What to produce:
The listing below is to be written out word for word, minus its images.

Material provided:
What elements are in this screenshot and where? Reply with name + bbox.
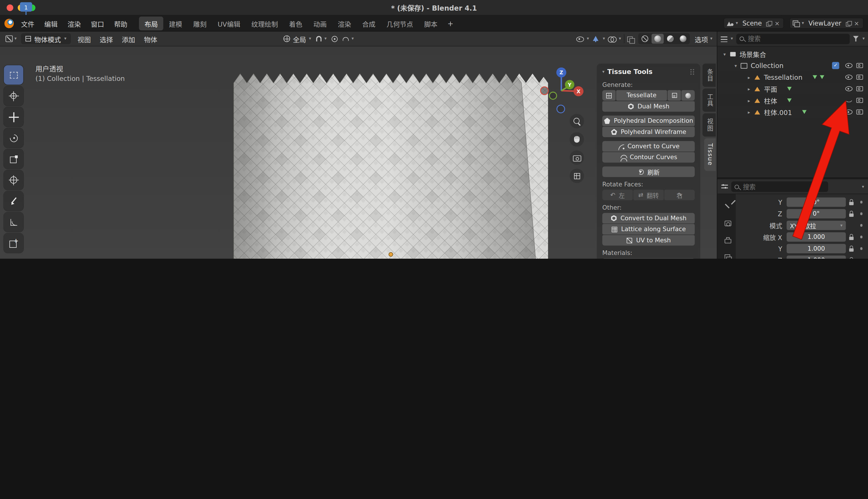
shading-wireframe-button[interactable] bbox=[639, 34, 651, 44]
lock-open-icon[interactable] bbox=[849, 236, 853, 240]
workspace-tab[interactable]: 动画 bbox=[308, 16, 332, 30]
viewport-nav-button[interactable] bbox=[570, 150, 584, 165]
outliner-search-input[interactable] bbox=[747, 34, 846, 43]
tool-button[interactable] bbox=[4, 65, 23, 85]
properties-search-input[interactable] bbox=[742, 182, 825, 191]
tool-button[interactable] bbox=[4, 86, 23, 106]
animate-dot-icon[interactable] bbox=[860, 212, 863, 215]
lock-open-icon[interactable] bbox=[849, 248, 853, 252]
random-materials-button[interactable]: Random Materials bbox=[602, 258, 694, 259]
viewport-3d[interactable]: 用户透视 (1) Collection | Tessellation bbox=[0, 47, 717, 259]
new-scene-icon[interactable] bbox=[766, 21, 771, 25]
blender-logo-icon[interactable] bbox=[4, 19, 14, 28]
workspace-tab[interactable]: 着色 bbox=[284, 16, 308, 30]
expand-icon[interactable] bbox=[745, 98, 753, 103]
remove-viewlayer-icon[interactable] bbox=[853, 20, 860, 26]
tool-button[interactable] bbox=[4, 233, 23, 253]
add-workspace-button[interactable]: + bbox=[443, 18, 458, 29]
menu-item[interactable]: 文件 bbox=[16, 17, 39, 29]
properties-tab[interactable] bbox=[720, 251, 736, 259]
shading-rendered-button[interactable] bbox=[677, 34, 689, 44]
menu-item[interactable]: 窗口 bbox=[86, 17, 109, 29]
scene-selector[interactable]: Scene bbox=[724, 18, 784, 29]
hide-in-viewport-eye-icon[interactable] bbox=[843, 99, 854, 102]
convert-to-curve-button[interactable]: Convert to Curve bbox=[602, 141, 694, 152]
menu-item[interactable]: 渲染 bbox=[62, 17, 86, 29]
drag-handle-icon[interactable] bbox=[690, 69, 694, 75]
menu-item[interactable]: 帮助 bbox=[109, 17, 132, 29]
convert-to-dual-mesh-button[interactable]: Convert to Dual Mesh bbox=[602, 213, 694, 223]
tessellate-settings-button[interactable] bbox=[602, 90, 615, 101]
expand-icon[interactable] bbox=[745, 86, 753, 92]
sidebar-tab[interactable]: Tissue bbox=[704, 138, 716, 171]
new-viewlayer-icon[interactable] bbox=[846, 21, 851, 25]
sidebar-tab[interactable]: 视图 bbox=[702, 113, 716, 136]
rotate-right-button[interactable]: 右 bbox=[664, 190, 694, 200]
workspace-tab[interactable]: 渲染 bbox=[332, 16, 357, 30]
workspace-tab[interactable]: 合成 bbox=[357, 16, 381, 30]
animate-dot-icon[interactable] bbox=[860, 247, 863, 250]
outliner-row[interactable]: Collection ✓ bbox=[717, 60, 868, 71]
lattice-along-surface-button[interactable]: Lattice along Surface bbox=[602, 224, 694, 234]
rotate-flip-button[interactable]: 翻转 bbox=[633, 190, 664, 200]
sidebar-tab[interactable]: 工具 bbox=[702, 89, 716, 112]
viewport-nav-button[interactable] bbox=[570, 169, 584, 183]
tool-button[interactable] bbox=[4, 149, 23, 169]
sidebar-tab[interactable]: 条目 bbox=[702, 64, 716, 87]
viewport-menu-item[interactable]: 选择 bbox=[95, 33, 117, 45]
collapse-icon[interactable] bbox=[602, 70, 605, 74]
outliner-search[interactable] bbox=[736, 34, 849, 44]
object-visibility-icon[interactable] bbox=[576, 35, 584, 42]
rotation-z-field[interactable]: 0° bbox=[786, 209, 846, 219]
animate-dot-icon[interactable] bbox=[860, 201, 863, 204]
disable-in-render-camera-icon[interactable] bbox=[854, 75, 865, 80]
polyhedral-decomposition-button[interactable]: Polyhedral Decomposition bbox=[602, 115, 694, 126]
shading-solid-button[interactable] bbox=[652, 34, 664, 44]
xray-toggle[interactable] bbox=[627, 35, 635, 42]
properties-editor-icon[interactable] bbox=[721, 184, 728, 190]
workspace-tab[interactable]: 纹理绘制 bbox=[246, 16, 284, 30]
expand-icon[interactable] bbox=[745, 109, 753, 115]
filter-funnel-icon[interactable] bbox=[853, 36, 859, 41]
proportional-falloff-select[interactable] bbox=[343, 36, 354, 41]
hide-in-viewport-eye-icon[interactable] bbox=[843, 75, 854, 80]
polyhedral-wireframe-button[interactable]: Polyhedral Wireframe bbox=[602, 127, 694, 137]
scale-x-field[interactable]: 1.000 bbox=[786, 232, 846, 242]
viewport-options-menu[interactable]: 选项 bbox=[693, 34, 715, 44]
disable-in-render-camera-icon[interactable] bbox=[854, 86, 865, 91]
selectability-checkbox[interactable]: ✓ bbox=[832, 62, 839, 69]
rotate-left-button[interactable]: 左 bbox=[602, 190, 633, 200]
disable-in-render-camera-icon[interactable] bbox=[854, 98, 865, 103]
hide-in-viewport-eye-icon[interactable] bbox=[843, 63, 854, 68]
rotation-mode-select[interactable]: XYZ 欧拉 bbox=[786, 220, 846, 230]
viewport-menu-item[interactable]: 视图 bbox=[73, 33, 95, 45]
workspace-tab[interactable]: 脚本 bbox=[418, 16, 443, 30]
viewport-menu-item[interactable]: 物体 bbox=[140, 33, 162, 45]
close-window-button[interactable] bbox=[7, 4, 13, 11]
lock-open-icon[interactable] bbox=[849, 202, 853, 205]
tool-button[interactable] bbox=[4, 107, 23, 126]
snap-toggle[interactable] bbox=[316, 36, 326, 41]
properties-search[interactable] bbox=[732, 182, 828, 192]
viewport-menu-item[interactable]: 添加 bbox=[117, 33, 140, 45]
outliner-row[interactable]: 场景集合 ✓ bbox=[717, 48, 868, 60]
hide-in-viewport-eye-icon[interactable] bbox=[843, 86, 854, 91]
tool-button[interactable] bbox=[4, 170, 23, 190]
outliner-editor-icon[interactable] bbox=[721, 36, 727, 41]
refresh-button[interactable]: 刷新 bbox=[602, 166, 694, 177]
rotation-y-field[interactable]: 0° bbox=[786, 197, 846, 207]
scale-y-field[interactable]: 1.000 bbox=[786, 244, 846, 253]
tessellate-component-button[interactable] bbox=[681, 90, 694, 101]
animate-dot-icon[interactable] bbox=[860, 236, 863, 238]
show-gizmo-toggle[interactable] bbox=[592, 35, 600, 42]
properties-tab[interactable] bbox=[720, 217, 736, 230]
properties-tab[interactable] bbox=[720, 234, 736, 247]
expand-icon[interactable] bbox=[745, 74, 753, 80]
menu-item[interactable]: 编辑 bbox=[39, 17, 62, 29]
workspace-tab[interactable]: 雕刻 bbox=[188, 16, 212, 30]
navigation-gizmo[interactable]: Z Y X bbox=[540, 66, 584, 117]
playhead-badge[interactable]: 1 bbox=[20, 2, 32, 12]
workspace-tab[interactable]: UV编辑 bbox=[212, 16, 246, 30]
tessellate-menu-button[interactable] bbox=[668, 90, 681, 101]
expand-icon[interactable] bbox=[732, 63, 740, 68]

Written answer:
What elements are in this screenshot and where? Reply with name + bbox.
shading-wireframe-button[interactable] bbox=[639, 34, 651, 44]
lock-open-icon[interactable] bbox=[849, 236, 853, 240]
workspace-tab[interactable]: 动画 bbox=[308, 16, 332, 30]
viewport-nav-button[interactable] bbox=[570, 150, 584, 165]
outliner-search-input[interactable] bbox=[747, 34, 846, 43]
tool-button[interactable] bbox=[4, 65, 23, 85]
properties-search-input[interactable] bbox=[742, 182, 825, 191]
tool-button[interactable] bbox=[4, 86, 23, 106]
animate-dot-icon[interactable] bbox=[860, 212, 863, 215]
lock-open-icon[interactable] bbox=[849, 248, 853, 252]
random-materials-button[interactable]: Random Materials bbox=[602, 258, 694, 259]
viewport-3d[interactable]: 用户透视 (1) Collection | Tessellation bbox=[0, 47, 717, 259]
new-scene-icon[interactable] bbox=[766, 21, 771, 25]
blender-logo-icon[interactable] bbox=[4, 19, 14, 28]
workspace-tab[interactable]: 着色 bbox=[284, 16, 308, 30]
expand-icon[interactable] bbox=[745, 98, 753, 103]
remove-viewlayer-icon[interactable] bbox=[853, 20, 860, 26]
tool-button[interactable] bbox=[4, 233, 23, 253]
add-workspace-button[interactable]: + bbox=[443, 18, 458, 29]
menu-item[interactable]: 文件 bbox=[16, 17, 39, 29]
properties-tab[interactable] bbox=[720, 251, 736, 259]
shading-rendered-button[interactable] bbox=[677, 34, 689, 44]
menu-item[interactable]: 窗口 bbox=[86, 17, 109, 29]
scene-selector[interactable]: Scene bbox=[724, 18, 784, 29]
hide-in-viewport-eye-icon[interactable] bbox=[843, 99, 854, 102]
convert-to-curve-button[interactable]: Convert to Curve bbox=[602, 141, 694, 152]
menu-item[interactable]: 渲染 bbox=[62, 17, 86, 29]
drag-handle-icon[interactable] bbox=[690, 69, 694, 75]
menu-item[interactable]: 帮助 bbox=[109, 17, 132, 29]
convert-to-dual-mesh-button[interactable]: Convert to Dual Mesh bbox=[602, 213, 694, 223]
tessellate-settings-button[interactable] bbox=[602, 90, 615, 101]
expand-icon[interactable] bbox=[745, 86, 753, 92]
sidebar-tab[interactable]: Tissue bbox=[704, 138, 716, 171]
new-viewlayer-icon[interactable] bbox=[846, 21, 851, 25]
sidebar-tab[interactable]: 视图 bbox=[702, 113, 716, 136]
rotate-right-button[interactable]: 右 bbox=[664, 190, 694, 200]
workspace-tab[interactable]: 渲染 bbox=[332, 16, 357, 30]
workspace-tab[interactable]: 合成 bbox=[357, 16, 381, 30]
animate-dot-icon[interactable] bbox=[860, 247, 863, 250]
outliner-row[interactable]: Collection ✓ bbox=[717, 60, 868, 71]
lattice-along-surface-button[interactable]: Lattice along Surface bbox=[602, 224, 694, 234]
rotate-flip-button[interactable]: 翻转 bbox=[633, 190, 664, 200]
sidebar-tab[interactable]: 工具 bbox=[702, 89, 716, 112]
viewport-nav-button[interactable] bbox=[570, 169, 584, 183]
tool-button[interactable] bbox=[4, 149, 23, 169]
sidebar-tab[interactable]: 条目 bbox=[702, 64, 716, 87]
viewport-menu-item[interactable]: 选择 bbox=[95, 33, 117, 45]
collapse-icon[interactable] bbox=[602, 70, 605, 74]
outliner-search[interactable] bbox=[736, 34, 849, 44]
object-visibility-icon[interactable] bbox=[576, 35, 584, 42]
rotation-z-field[interactable]: 0° bbox=[786, 209, 846, 219]
animate-dot-icon[interactable] bbox=[860, 201, 863, 204]
disable-in-render-camera-icon[interactable] bbox=[854, 75, 865, 80]
polyhedral-decomposition-button[interactable]: Polyhedral Decomposition bbox=[602, 115, 694, 126]
shading-solid-button[interactable] bbox=[652, 34, 664, 44]
xray-toggle[interactable] bbox=[627, 35, 635, 42]
properties-editor-icon[interactable] bbox=[721, 184, 728, 190]
workspace-tab[interactable]: 纹理绘制 bbox=[246, 16, 284, 30]
expand-icon[interactable] bbox=[745, 109, 753, 115]
filter-funnel-icon[interactable] bbox=[853, 36, 859, 41]
proportional-falloff-select[interactable] bbox=[343, 36, 354, 41]
hide-in-viewport-eye-icon[interactable] bbox=[843, 75, 854, 80]
polyhedral-wireframe-button[interactable]: Polyhedral Wireframe bbox=[602, 127, 694, 137]
scale-x-field[interactable]: 1.000 bbox=[786, 232, 846, 242]
viewport-options-menu[interactable]: 选项 bbox=[693, 34, 715, 44]
disable-in-render-camera-icon[interactable] bbox=[854, 86, 865, 91]
selectability-checkbox[interactable]: ✓ bbox=[832, 62, 839, 69]
rotate-left-button[interactable]: 左 bbox=[602, 190, 633, 200]
disable-in-render-camera-icon[interactable] bbox=[854, 98, 865, 103]
hide-in-viewport-eye-icon[interactable] bbox=[843, 63, 854, 68]
rotation-mode-select[interactable]: XYZ 欧拉 bbox=[786, 220, 846, 230]
viewport-menu-item[interactable]: 视图 bbox=[73, 33, 95, 45]
workspace-tab[interactable]: 脚本 bbox=[418, 16, 443, 30]
viewport-menu-item[interactable]: 物体 bbox=[140, 33, 162, 45]
close-window-button[interactable] bbox=[7, 4, 13, 11]
lock-open-icon[interactable] bbox=[849, 202, 853, 205]
tool-button[interactable] bbox=[4, 107, 23, 126]
snap-toggle[interactable] bbox=[316, 36, 326, 41]
properties-search[interactable] bbox=[732, 182, 828, 192]
viewport-menu-item[interactable]: 添加 bbox=[117, 33, 140, 45]
outliner-row[interactable]: 场景集合 ✓ bbox=[717, 48, 868, 60]
hide-in-viewport-eye-icon[interactable] bbox=[843, 86, 854, 91]
tool-button[interactable] bbox=[4, 170, 23, 190]
outliner-editor-icon[interactable] bbox=[721, 36, 727, 41]
refresh-button[interactable]: 刷新 bbox=[602, 166, 694, 177]
rotation-y-field[interactable]: 0° bbox=[786, 197, 846, 207]
scale-y-field[interactable]: 1.000 bbox=[786, 244, 846, 253]
tessellate-component-button[interactable] bbox=[681, 90, 694, 101]
animate-dot-icon[interactable] bbox=[860, 236, 863, 238]
show-gizmo-toggle[interactable] bbox=[592, 35, 600, 42]
properties-tab[interactable] bbox=[720, 217, 736, 230]
properties-tab[interactable] bbox=[720, 234, 736, 247]
expand-icon[interactable] bbox=[745, 74, 753, 80]
menu-item[interactable]: 编辑 bbox=[39, 17, 62, 29]
workspace-tab[interactable]: 雕刻 bbox=[188, 16, 212, 30]
navigation-gizmo[interactable]: Z Y X bbox=[540, 66, 584, 117]
playhead-badge[interactable]: 1 bbox=[20, 2, 32, 12]
workspace-tab[interactable]: UV编辑 bbox=[212, 16, 246, 30]
tessellate-menu-button[interactable] bbox=[668, 90, 681, 101]
expand-icon[interactable] bbox=[732, 63, 740, 68]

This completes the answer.